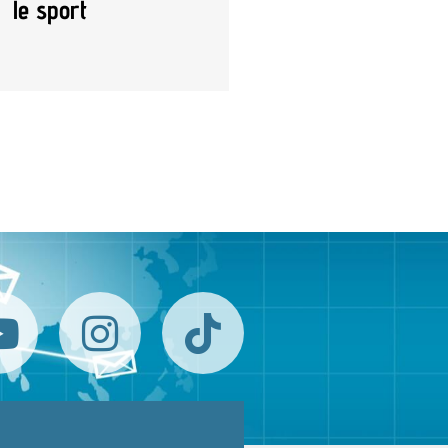
le sport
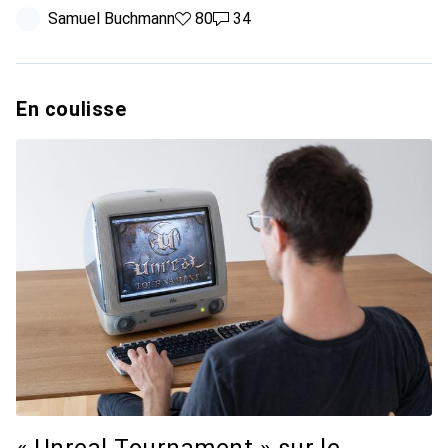
Samuel Buchmann
80 likes
80
34 commentaires
34
En coulisse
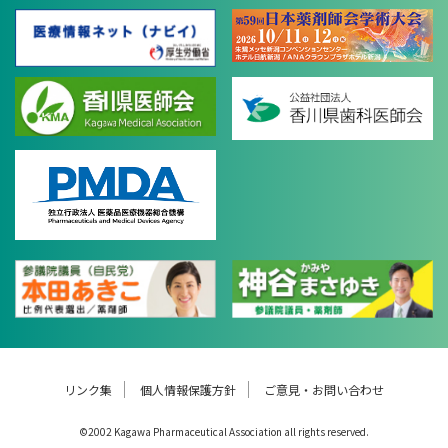
リンク集
個人情報保護方針
ご意見・お問い合わせ
©2002 Kagawa Pharmaceutical Association all rights reserved.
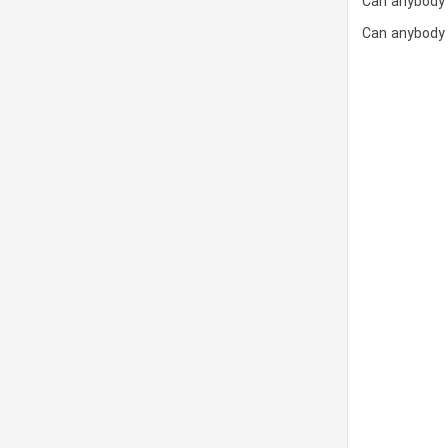
Can anybody
Can anybody 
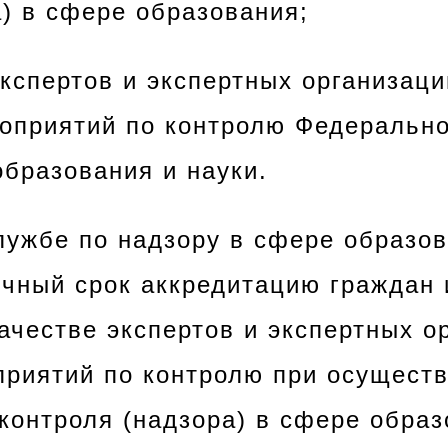
а) в сфере образования;
экспертов и экспертных организац
оприятий по контролю Федерально
образования и науки.
лужбе по надзору в сфере образов
ячный срок аккредитацию граждан 
ачестве экспертов и экспертных о
риятий по контролю при осущест
 контроля (надзора) в сфере образ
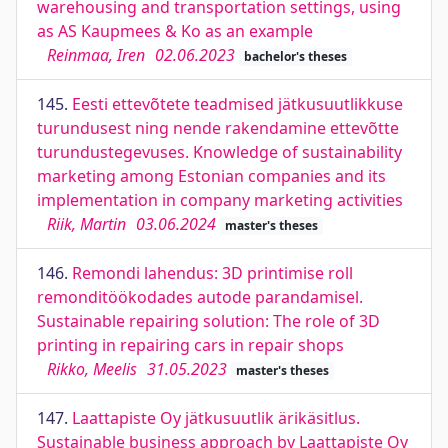
warehousing and transportation settings, using
as AS Kaupmees & Ko as an example
Reinmaa, Iren
02.06.2023
bachelor's theses
145.
Eesti ettevõtete teadmised jätkusuutlikkuse
turundusest ning nende rakendamine ettevõtte
turundustegevuses. Knowledge of sustainability
marketing among Estonian companies and its
implementation in company marketing activities
Riik, Martin
03.06.2024
master's theses
146.
Remondi lahendus: 3D printimise roll
remonditöökodades autode parandamisel.
Sustainable repairing solution: The role of 3D
printing in repairing cars in repair shops
Rikko, Meelis
31.05.2023
master's theses
147.
Laattapiste Oy jätkusuutlik ärikäsitlus.
Sustainable business approach by Laattapiste Oy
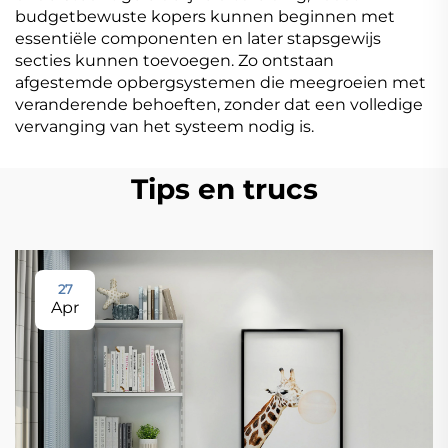
budgetbewuste kopers kunnen beginnen met
essentiële componenten en later stapsgewijs
secties kunnen toevoegen. Zo ontstaan
afgestemde opbergsystemen die meegroeien met
veranderende behoeften, zonder dat een volledige
vervanging van het systeem nodig is.
Tips en trucs
27
Apr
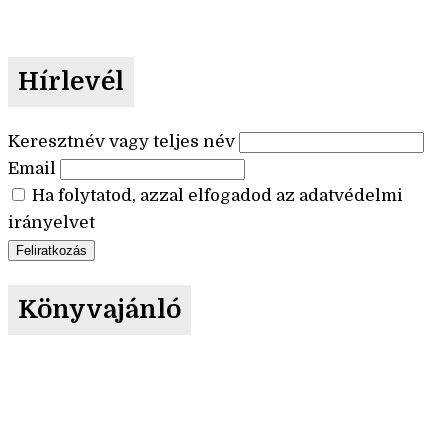
Hírlevél
Keresztnév vagy teljes név
Email
Ha folytatod, azzal elfogadod az adatvédelmi
irányelvet
Könyvajánló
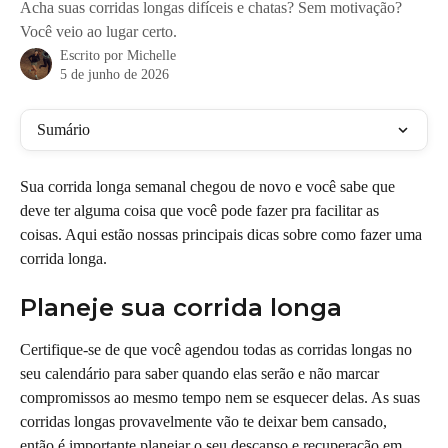
Acha suas corridas longas difíceis e chatas? Sem motivação?
Você veio ao lugar certo.
Escrito por
Michelle
5 de junho de 2026
Sumário
Sua corrida longa semanal chegou de novo e você sabe que 
deve ter alguma coisa que você pode fazer pra facilitar as 
coisas. Aqui estão nossas principais dicas sobre como fazer uma 
corrida longa.
Planeje sua corrida longa
Certifique-se de que você agendou todas as corridas longas no 
seu calendário para saber quando elas serão e não marcar 
compromissos ao mesmo tempo nem se esquecer delas. As suas 
corridas longas provavelmente vão te deixar bem cansado, 
então é importante planejar o seu descanso e recuperação em 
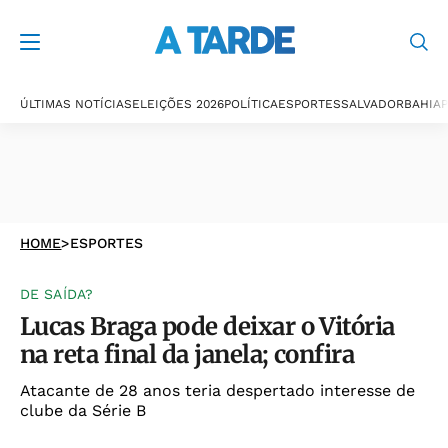
ÚLTIMAS NOTÍCIAS
ELEIÇÕES 2026
POLÍTICA
ESPORTES
SALVADOR
BAHIA
P
HOME
>
ESPORTES
DE SAÍDA?
Lucas Braga pode deixar o Vitória
na reta final da janela; confira
Atacante de 28 anos teria despertado interesse de
clube da Série B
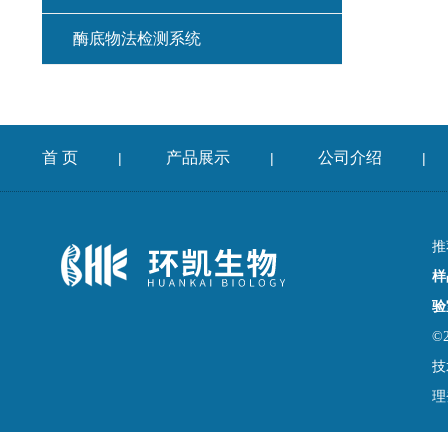
酶底物法检测系统
首 页
产品展示
公司介绍
|
|
|
推
样
验
©
技
理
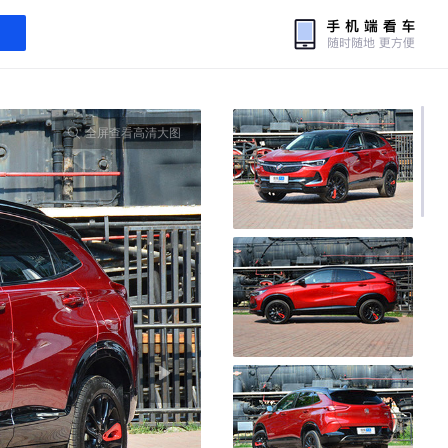
全屏查看高清大图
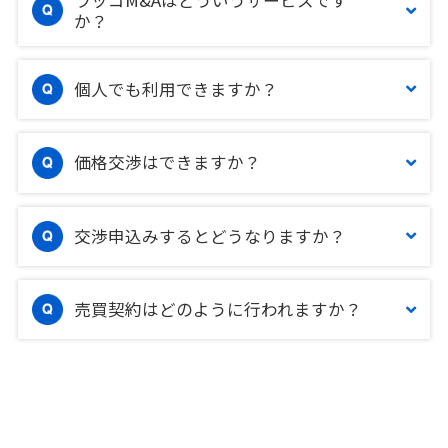
か？
個人でも利用できますか？
価格交渉はできますか？
交渉申込みするとどうなりますか？
売買契約はどのように行われますか？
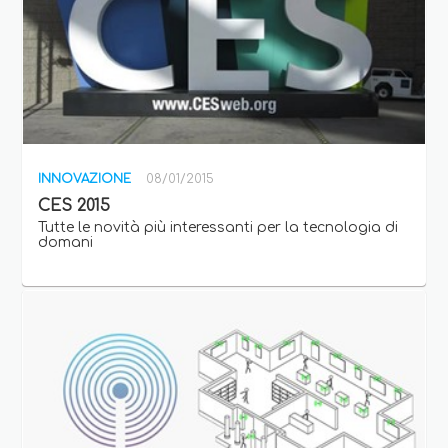
INNOVAZIONE
08/01/2015
CES 2015
Tutte le novità più interessanti per la tecnologia di
domani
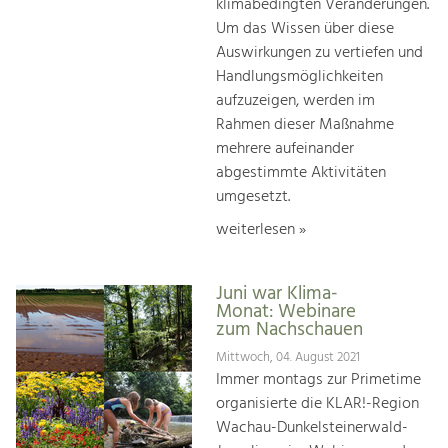
klimabedingten Veränderungen.
Um das Wissen über diese
Auswirkungen zu vertiefen und
Handlungsmöglichkeiten
aufzuzeigen, werden im
Rahmen dieser Maßnahme
mehrere aufeinander
abgestimmte Aktivitäten
umgesetzt.
weiterlesen »
Juni war Klima-
Monat: Webinare
zum Nachschauen
Mittwoch, 04. August 2021
Immer montags zur Primetime
organisierte die KLAR!-Region
Wachau-Dunkelsteinerwald-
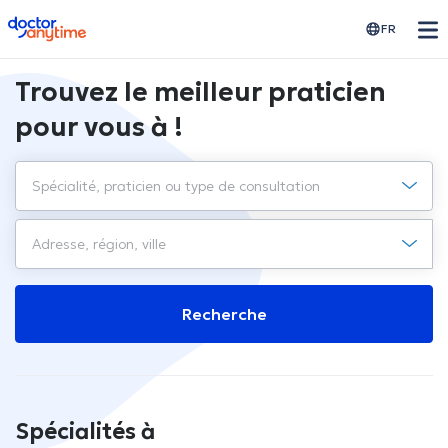
doctoranytime
FR
Trouvez le meilleur praticien
pour vous à !
Recherche
Spécialités à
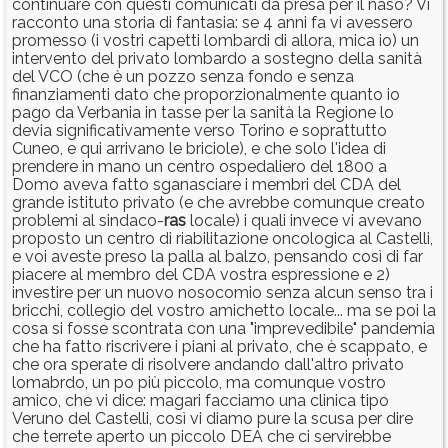
continuare con questi comunicati da presa per il naso? Vi
racconto una storia di fantasia: se 4 anni fa vi avessero
promesso (i vostri capetti lombardi di allora, mica io) un
intervento del privato lombardo a sostegno della sanità
del VCO (che è un pozzo senza fondo e senza
finanziamenti dato che proporzionalmente quanto io
pago da Verbania in tasse per la sanità la Regione lo
devia significativamente verso Torino e soprattutto
Cuneo, e qui arrivano le briciole), e che solo l'idea di
prendere in mano un centro ospedaliero del 1800 a
Domo aveva fatto sganasciare i membri del CDA del
grande istituto privato (e che avrebbe comunque creato
problemi al sindaco-
ras
locale) i quali invece vi avevano
proposto un centro di riabilitazione oncologica al Castelli,
e voi aveste preso la palla al balzo, pensando così di far
piacere al membro del CDA vostra espressione e 2)
investire per un nuovo nosocomio senza alcun senso tra i
bricchi, collegio del vostro amichetto locale... ma se poi la
cosa si fosse scontrata con una "imprevedibile" pandemia
che ha fatto riscrivere i piani al privato, che è scappato, e
che ora sperate di risolvere andando dall'altro privato
lomabrdo, un po più piccolo, ma comunque vostro
amico, che vi dice: magari facciamo una clinica tipo
Veruno del Castelli, così vi diamo pure la scusa per dire
che terrete aperto un piccolo DEA che ci servirebbe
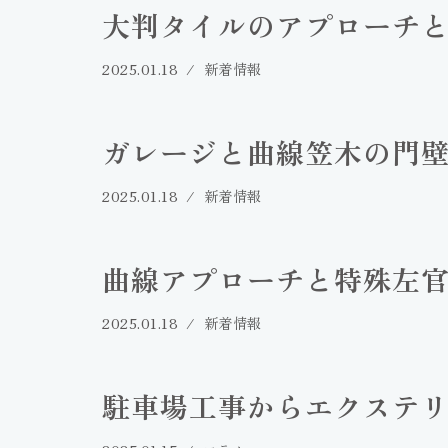
大判タイルのアプローチ
2025.01.18
新着情報
ガレージと曲線笠木の門
2025.01.18
新着情報
曲線アプローチと特殊左
2025.01.18
新着情報
駐車場工事からエクステ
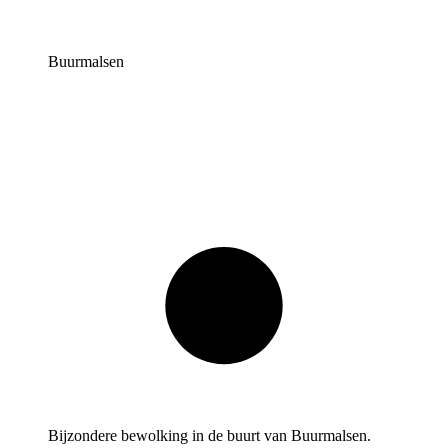
Buurmalsen
Bijzondere bewolking in de buurt van Buurmalsen.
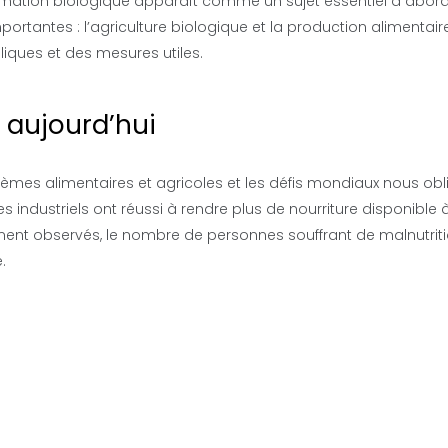
mmation biologique apparaît comme un sujet essentiel à abord
portantes : l’agriculture biologique et la production alimentair
liques et des mesures utiles.
 aujourd’hui
èmes alimentaires et agricoles et les défis mondiaux nous obl
 industriels ont réussi à rendre plus de nourriture disponible 
mment observés, le nombre de personnes souffrant de malnutriti
.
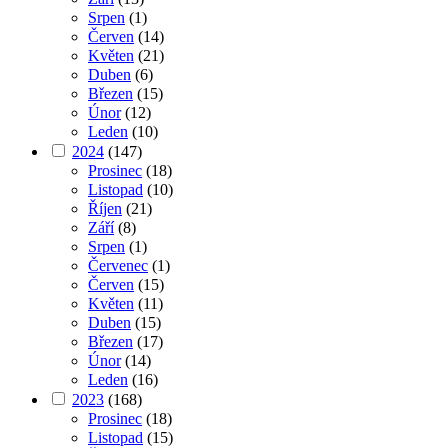
Srpen
(1)
Červen
(14)
Květen
(21)
Duben
(6)
Březen
(15)
Únor
(12)
Leden
(10)
2024
(147)
Prosinec
(18)
Listopad
(10)
Říjen
(21)
Září
(8)
Srpen
(1)
Červenec
(1)
Červen
(15)
Květen
(11)
Duben
(15)
Březen
(17)
Únor
(14)
Leden
(16)
2023
(168)
Prosinec
(18)
Listopad
(15)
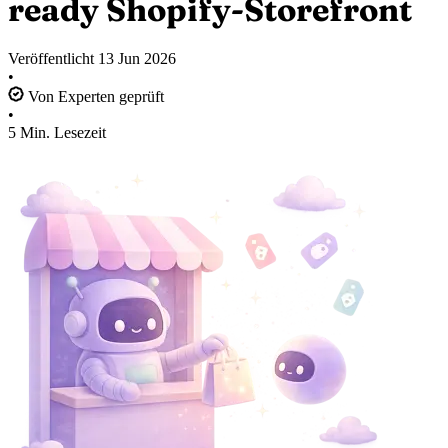
ready Shopify-Storefront
Veröffentlicht
13 Jun 2026
•
Von Experten geprüft
•
5 Min. Lesezeit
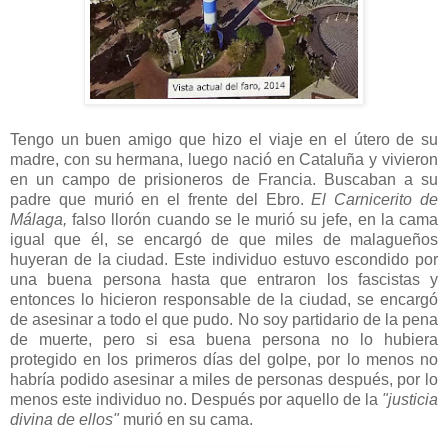
Tengo un buen amigo que hizo el viaje en el útero de su
madre, con su hermana, luego nació en Cataluña y vivieron
en un campo de prisioneros de Francia. Buscaban a su
padre que murió en el frente del Ebro.
El Carnicerito de
Málaga,
falso llorón cuando se le murió su jefe, en la cama
igual que él, se encargó de que miles de malagueños
huyeran de la ciudad. Este individuo estuvo escondido por
una buena persona hasta que entraron los fascistas y
entonces lo hicieron responsable de la ciudad, se encargó
de asesinar a todo el que pudo. No soy partidario de la pena
de muerte, pero si esa buena persona no lo hubiera
protegido en los primeros días del golpe, por lo menos no
habría podido asesinar a miles de personas después, por lo
menos este individuo no. Después por aquello de la
"justicia
divina de ellos"
murió en su cama.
*****
▸ WHAT IS BEING ASKED:
Word for word, restate the lines from the line with "mment observés, le" through the last line of the entries, and nothing beyond them. Omit pictures.

▸ ANSWER SPACE:
mment observés, le nombre de personnes souffrant de malnutriti
.
Srpen
(1)
Červen
(14)
Květen
(21)
Duben
(6)
Březen
(15)
Únor
(12)
Leden
(10)
2024
(147)
Prosinec
(18)
Listopad
(10)
Říjen
(21)
Září
(8)
Srpen
(1)
Červenec
(1)
Červen
(15)
Květen
(11)
Duben
(15)
Březen
(17)
Únor
(14)
Leden
(16)
2023
(168)
Prosinec
(18)
Listopad
(15)
ready Shopify-Storefront
Veröffentlicht
13 Jun 2026
•
Von Experten geprüft
•
5 Min. Lesezeit
Tengo un buen amigo que hizo el viaje en el útero de su
madre, con su hermana, luego nació en Cataluña y vivieron
en un campo de prisioneros de Francia. Buscaban a su
padre que murió en el frente del Ebro.
El Carnicerito de
Málaga,
falso llorón cuando se le murió su jefe, en la cama
igual que él, se encargó de que miles de malagueños
huyeran de la ciudad. Este individuo estuvo escondido por
una buena persona hasta que entraron los fascistas y
entonces lo hicieron responsable de la ciudad, se encargó
de asesinar a todo el que pudo. No soy partidario de la pena
de muerte, pero si esa buena persona no lo hubiera
protegido en los primeros días del golpe, por lo menos no
habría podido asesinar a miles de personas después, por lo
menos este individuo no. Después por aquello de la
"justicia
divina de ellos"
murió en su cama.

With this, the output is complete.